AutoLoader
AutoLoader is a tool for automatically and incrementally ingesting new files from Cloud Storage (e.g. S3, ADLS), and can be run in batch or streaming modes.
If your "staging" dataset is just files in cloud storage, and not a Delta Lake table, then AutoLoader is the perfect and best solution for your use case.
For example, if your daily staging data is in S3 and JSON format, you can use AutoLoader to create a batch job that ingests only new data and then shuts down, like so in PySpark:
spark.readStream.format("cloudFiles") \
.option("cloudFiles.format", "json") \
# The schema location directory keeps track of your data schema over time
.option("cloudFiles.schemaLocation", "s3://<path-to-store-schema>") \
.option("cloudFiles.inferColumnTypes", "true") \
.load("s3://<source-data-with-nested-json>") \
.writeStream \
.option("checkpointLocation", "s3://<path-to-checkpoint>") \
# The AvailableNow trigger will ingest new data as of now, then stop.
.trigger(availableNow=True) \
.toTable("<catalog>.<schema>.<table-to-append-to>")
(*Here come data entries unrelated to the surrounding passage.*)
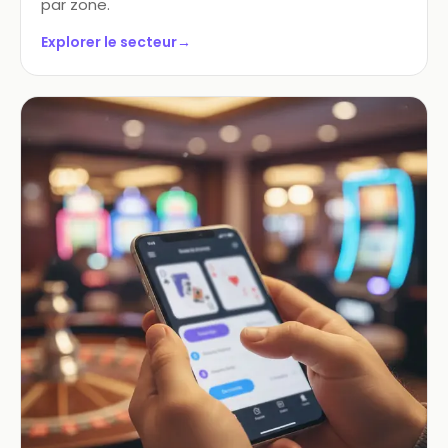
par zone.
Explorer le secteur
→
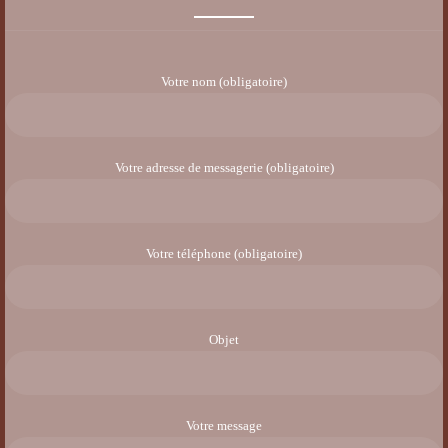
Votre nom (obligatoire)
Votre adresse de messagerie (obligatoire)
Votre téléphone (obligatoire)
Objet
Votre message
Note: you can use this in a traditional Databricks Job/Workflow, or in a Delta Live Tables (DLT) pipeline. More on AutoLoader with DLT: https://docs.databricks.com/ingestion/auto-loader/dlt.html
dlt.read_stream()
The dlt.read_stream()
method is meant only for use if you're using Delta Live Tables (DLT) to create your ETL/ELT pipeline.
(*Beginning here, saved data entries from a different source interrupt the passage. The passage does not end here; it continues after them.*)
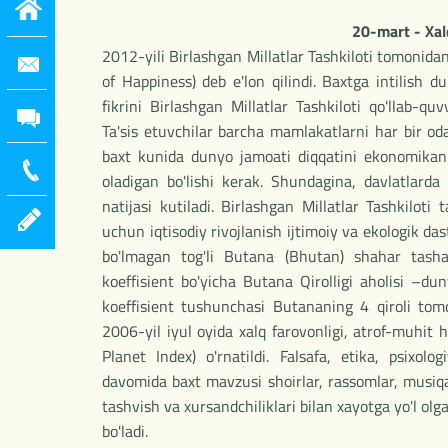
20-mart - Xal
2012-yili Birlashgan Millatlar Tashkiloti tomonid
of Happiness) deb e'lon qilindi. Baxtga intilish
fikrini Birlashgan Millatlar Tashkiloti qo'llab-q
Ta'sis etuvchilar barcha mamlakatlarni har bir od
baxt kunida dunyo jamoati diqqatini ekonomikani
oladigan bo'lishi kerak. Shundagina, davlatlarda
natijasi kutiladi. Birlashgan Millatlar Tashkiloti
uchun iqtisodiy rivojlanish ijtimoiy va ekologik das
bo'lmagan tog'li Butana (Bhutan) shahar tashab
koeffisient bo'yicha Butana Qirolligi aholisi –dun
koeffisient tushunchasi Butananing 4 qiroli tomon
2006-yil iyul oyida xalq farovonligi, atrof-muhit 
Planet Index) o'rnatildi. Falsafa, etika, psixolog
davomida baxt mavzusi shoirlar, rassomlar, musiqach
tashvish va xursandchiliklari bilan xayotga yo'l olg
bo'ladi.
While AutoLoader is meant for ingesting files from cloud storage, dlt.read_stream()
is specifically for streaming reads from an existing Table in your lakehouse.
For example, a common implementation of Medallion Architecture is to do create multiple tables in a single DLT pipeline like so:
- Bronze: use AutoLoader to ingest raw files from cloud storage into a Delta table (the bronze)
- Silver (cleaned): use
dlt.read_stream()
to read from the Bronze table, do some data cleansing / normalizing, and write to another table (the silver)
- Gold (aggregates): use
dlt.read()
or dlt.read_stream()
to read from the Silver table(s) and create business level aggregations of the data (the gold)
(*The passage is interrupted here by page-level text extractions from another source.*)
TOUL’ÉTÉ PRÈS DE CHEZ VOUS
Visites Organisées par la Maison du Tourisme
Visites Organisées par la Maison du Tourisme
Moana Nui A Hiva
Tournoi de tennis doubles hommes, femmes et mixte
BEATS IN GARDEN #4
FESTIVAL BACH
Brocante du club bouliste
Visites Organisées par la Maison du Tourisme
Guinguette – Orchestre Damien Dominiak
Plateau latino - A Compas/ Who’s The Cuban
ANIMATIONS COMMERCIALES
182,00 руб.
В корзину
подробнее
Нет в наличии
dlt.create_streaming_live_table()
This method is specifically for combination with Delta Change Data Capture (CDC) within the Delta Live Tables framework. CDC is a feature for you to automatically capture changes (inserts, updates, deletes) that occur against a particular Delta Lake table. https://docs.databricks.com/delta-live-tables/python-ref.html#change-data-capture-with-python-in-delta-live-tables
Note: The create_target_table()
and create_streaming_live_table()
functions are deprecated. Databricks recommends updating existing code to use the create_streaming_table()
function.
Continued...
One last remark in response to this statement:
would need some kind of watermark to "remember" the point where the data was last read
This is one of the primary purposes of Spark Structured Streaming's checkpointing and you do not need to build any custom/bespoke solution to that problem.
See the AutoLoader example above; specifically the combination of the .option("checkpointLocation", "s3://<path-to-checkpoint>")
and .trigger(availableNow=True)
lines is what configures the streaming query to save checkpoints to some cloud storage location and only process data that is available as of the time the query starts.